The big dog barks happily, then finds a stick and drops it at our feet. He barks some more until Brodie picks up the stick, waves it around teasing the dog, then throws it. The oversized hound bounds away, chasing the stick. I think he’s gone. But then, in seconds, he’s back and drops the stick for Brodie to throw again.
“Where’s your person?” Brodie says waving the stick around as the dog jumps and barks. “They’ll be worried about you.”
At that moment, someone whistles from somewhere downriver. The dog seems torn between the stick and the calls of his owner. Eventually, he runs off: ears flapping, jowls slobbering, tongue lolling.
“You were saying…” I say wiping doggy drool from my leg.
“Let’s go, huh?” says Brodie smiling.
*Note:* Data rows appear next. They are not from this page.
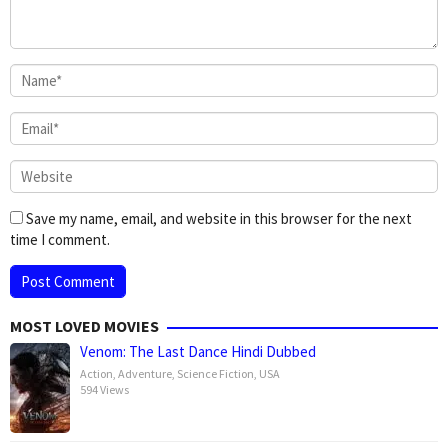
Save my name, email, and website in this browser for the next
time I comment.
MOST LOVED MOVIES
Venom: The Last Dance Hindi Dubbed
Action
,
Adventure
,
Science Fiction
,
USA
594 Views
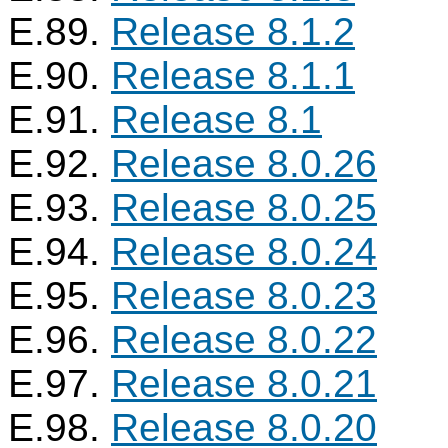
E.89.
Release 8.1.2
E.90.
Release 8.1.1
E.91.
Release 8.1
E.92.
Release 8.0.26
E.93.
Release 8.0.25
E.94.
Release 8.0.24
E.95.
Release 8.0.23
E.96.
Release 8.0.22
E.97.
Release 8.0.21
E.98.
Release 8.0.20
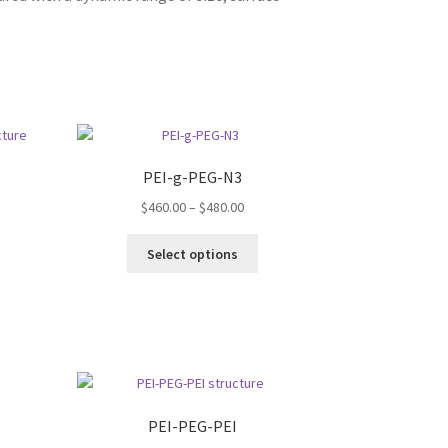
PEI-g-PEG-N3
Price
$
460.00
–
$
480.00
range:
s
This
$460.00
Select options
duct
product
through
s
has
$480.00
tiple
multiple
iants.
variants.
e
The
ions
options
y
may
be
PEI-PEG-PEI
osen
chosen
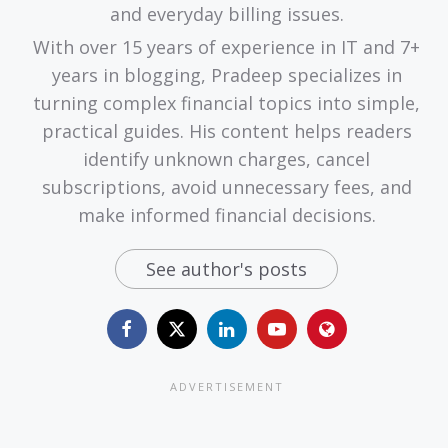
and everyday billing issues.
With over 15 years of experience in IT and 7+
years in blogging, Pradeep specializes in
turning complex financial topics into simple,
practical guides. His content helps readers
identify unknown charges, cancel
subscriptions, avoid unnecessary fees, and
make informed financial decisions.
See author's posts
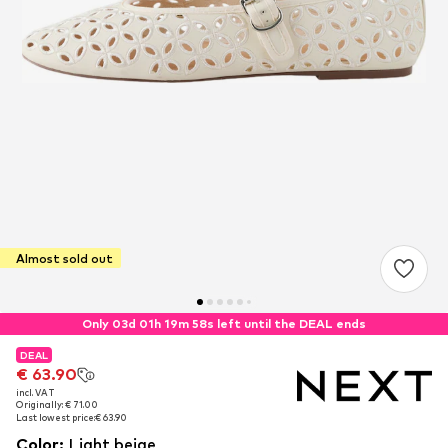
Almost sold out
Only 03d 01h 19m 58s left until the DEAL ends
DEAL
DEAL
€ 63.90
€ 63.90
incl. VAT
incl. VAT
Originally: € 71.00
Originally: € 71.00
Last lowest price:
Last lowest price:
€ 63.90
€ 63.90
Color
:
Light beige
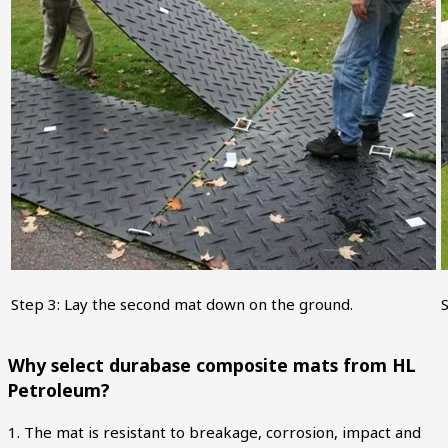
Step 3: Lay the second mat down on the ground.
S
Why select durabase composite mats from HL
Petroleum?
1. The mat is resistant to breakage, corrosion, impact and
He unscrews a water bottle and splashes water on his hands to wash off the slobber. “There’s something I want to talk about but there are too many distractions here.” He dries his hands on his t-shirt, and we walk back to where we left the bikes. “I know the perfect place.”
We wave goodbye to the family and ride away down the bumpy access road. The heat of the day has gone and it’s a pleasant pedal back through town, the long way, to my parents’ house. No one is around when we arrive. We quietly lean the bikes against the barn, then I follow Brodie down the narrow path away from the house.
“I know where we’re going now,” I say smiling at Brodie who squeezes my hand and smiles right back.
“Hopefully we won’t get distracted here.”
At the treehouse, Brodie climbs up the rickety ladder, leaving room for me to sit down beside him. Our legs dangle over the side. It’s cool on the wooden platform and smells pleasantly of moss and ferns.